A few songs came on and off and the girl, without looking up from the glowering knives in her hands, mumbled to the Golem. “How do you feel about ‘Van Halen’? I thought maybe-” I guess she had tested the Golem’s patience long enough. He lurched forward and made a grab for her.

“Look out!” I had barely had the time to get to my feet and tackle her out of the way before the Golem’s massive stone hand incinerated the ground on which she had stood only seconds ago to a powder fine enough to snort.

“Oh.” She said, getting to her feet and pulling free of my hands. She sounded almost offended. “I see how it is.”

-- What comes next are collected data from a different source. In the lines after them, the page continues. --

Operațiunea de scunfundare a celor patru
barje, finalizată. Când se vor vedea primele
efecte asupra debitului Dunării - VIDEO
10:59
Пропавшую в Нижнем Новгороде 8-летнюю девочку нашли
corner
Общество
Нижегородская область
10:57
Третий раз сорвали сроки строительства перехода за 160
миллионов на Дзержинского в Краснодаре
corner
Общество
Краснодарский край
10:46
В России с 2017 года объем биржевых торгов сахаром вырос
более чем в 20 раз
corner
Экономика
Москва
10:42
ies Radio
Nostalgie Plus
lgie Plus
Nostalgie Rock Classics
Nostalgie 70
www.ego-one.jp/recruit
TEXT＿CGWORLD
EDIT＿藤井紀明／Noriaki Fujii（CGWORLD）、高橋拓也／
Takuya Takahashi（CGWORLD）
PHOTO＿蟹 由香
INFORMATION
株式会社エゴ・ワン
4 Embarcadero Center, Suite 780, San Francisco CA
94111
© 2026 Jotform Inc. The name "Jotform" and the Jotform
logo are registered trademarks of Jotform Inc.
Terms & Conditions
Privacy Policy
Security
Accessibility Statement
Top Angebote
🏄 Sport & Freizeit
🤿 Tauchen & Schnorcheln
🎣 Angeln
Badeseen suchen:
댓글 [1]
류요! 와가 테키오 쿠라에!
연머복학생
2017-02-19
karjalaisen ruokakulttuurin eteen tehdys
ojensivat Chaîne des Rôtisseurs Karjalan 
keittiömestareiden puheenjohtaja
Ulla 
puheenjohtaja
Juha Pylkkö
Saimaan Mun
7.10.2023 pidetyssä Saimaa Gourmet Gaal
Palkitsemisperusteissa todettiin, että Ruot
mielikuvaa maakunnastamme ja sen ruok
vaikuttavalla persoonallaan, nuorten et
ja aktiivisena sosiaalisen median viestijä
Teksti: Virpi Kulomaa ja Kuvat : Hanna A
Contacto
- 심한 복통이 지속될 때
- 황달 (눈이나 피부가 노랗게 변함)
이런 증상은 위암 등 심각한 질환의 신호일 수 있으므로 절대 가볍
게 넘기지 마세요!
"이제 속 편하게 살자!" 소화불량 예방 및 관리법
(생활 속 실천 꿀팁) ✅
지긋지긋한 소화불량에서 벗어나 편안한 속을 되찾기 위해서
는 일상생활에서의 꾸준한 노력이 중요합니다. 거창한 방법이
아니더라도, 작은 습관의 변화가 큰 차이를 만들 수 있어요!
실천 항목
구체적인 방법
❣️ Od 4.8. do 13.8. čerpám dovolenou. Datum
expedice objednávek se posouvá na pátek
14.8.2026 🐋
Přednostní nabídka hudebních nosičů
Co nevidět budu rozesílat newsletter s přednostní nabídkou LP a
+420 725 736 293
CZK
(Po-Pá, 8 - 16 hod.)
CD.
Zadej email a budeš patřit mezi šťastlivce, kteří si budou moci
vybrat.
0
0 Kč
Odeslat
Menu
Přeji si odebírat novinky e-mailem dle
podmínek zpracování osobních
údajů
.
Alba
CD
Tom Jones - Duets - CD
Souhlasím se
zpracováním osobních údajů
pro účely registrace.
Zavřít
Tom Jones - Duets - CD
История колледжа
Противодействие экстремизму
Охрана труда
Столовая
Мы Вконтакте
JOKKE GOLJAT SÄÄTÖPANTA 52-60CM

“If you want to play dirty,” she tapped her knives and the music settled on a song I actually did know (because it was super overplayed on the radio) which was Dirty Deeds by some little known band whose name escapes me.

“Then let's play dirty.” I had a feeling she totally planned that to work out that way.

She took a step forward, knives held up high and skipped through the air, her feet dancing above the pavement. The Golem took an uncoordinated but powerful step forward and waved his hand through the air as a cat might swat idly at a fly. But the girl was quick and she dodged him, smiling, her hair whipping the side of her face.

I watched in horror as she moved exceptionally close to him. She was taunting him, it seemed, rarely acting as the offense, but moving around him and letting him do all the rough stuff. “You know, Golem,” She rolled this way, skipped that, all in a perfectly light and airy way. It was like watching a Madeleine cookie fight a bunt cake, “I really thought we had something.”

She cut through the air like a bullet, her knives skimming smoothly over the surface of the Golem’s stone skin. Every movement of the knives was set in the thundering rhythm of the music. She even mouthed along.

“Come on now, baby, you can do better!” she coached it as it swung heavy arms over her head. The girl, which had looked so scrawny to me earlier, was moving over the pavement like a soap bubble, sinking and rising without meeting the floor. She dodged and spun and sliced and swiped, moving around the poor guy with a laughter that echoed through the whole quad.

She had gotten a little too cocky, I think, and wasn’t quite expecting it with the Golem’s elbow smashed into her face. It wasn’t a very hard hit, especially because she had managed to move away right as it happened. I doubted it would even leave a bruise, but it had definitely stunned her. The Golem saw his opportunity and wrapped his bulky hand over her thin neck. His other hand swatted the knives out of her fists and the two turquoise weapons went skidding away on the pavement. A look of horror washed over her and she reached her hands out, clawing at the air in front of the Golem's face. Then she froze still. For a moment, I thought he’d killed her, and I stared at her face as she hung limp in his hand, dangling like a string between his fingers. Then I heard her scream. She called out what she had before, about Leviathan or something like that. Her fists curled at her side and her eyes widened like two pennies, the color of the blood that ran through her veins. With a flash she was gone. I mean, she wasn’t gone. But she was no longer who she had been a moment before. A red melted over her skin like candle wax, washing hot over her pale figure. She squirmed for a moment and a great pair of horns dug themselves from her head, glossy and shimmering; two impressive dragon’s teeth curling from her scalp. From between the finger’s of the Golem, a tail ruptured, with a pointed tip the shape of a teardrop.

The water fountain beside me began to rumble. I felt the ground shake under my arms. Pebbles vibrated between my fingers. It was as though the earth and sky were responding to her fear. Like the ground was bowing to her rage- the world itself was shaking in solidarity to her terror. I lied there, almost believing she had enraged the earth so deeply that it began to quake.

I was stunned to find out that it was nothing like an earthquake. If anything, it was more like a tsunami.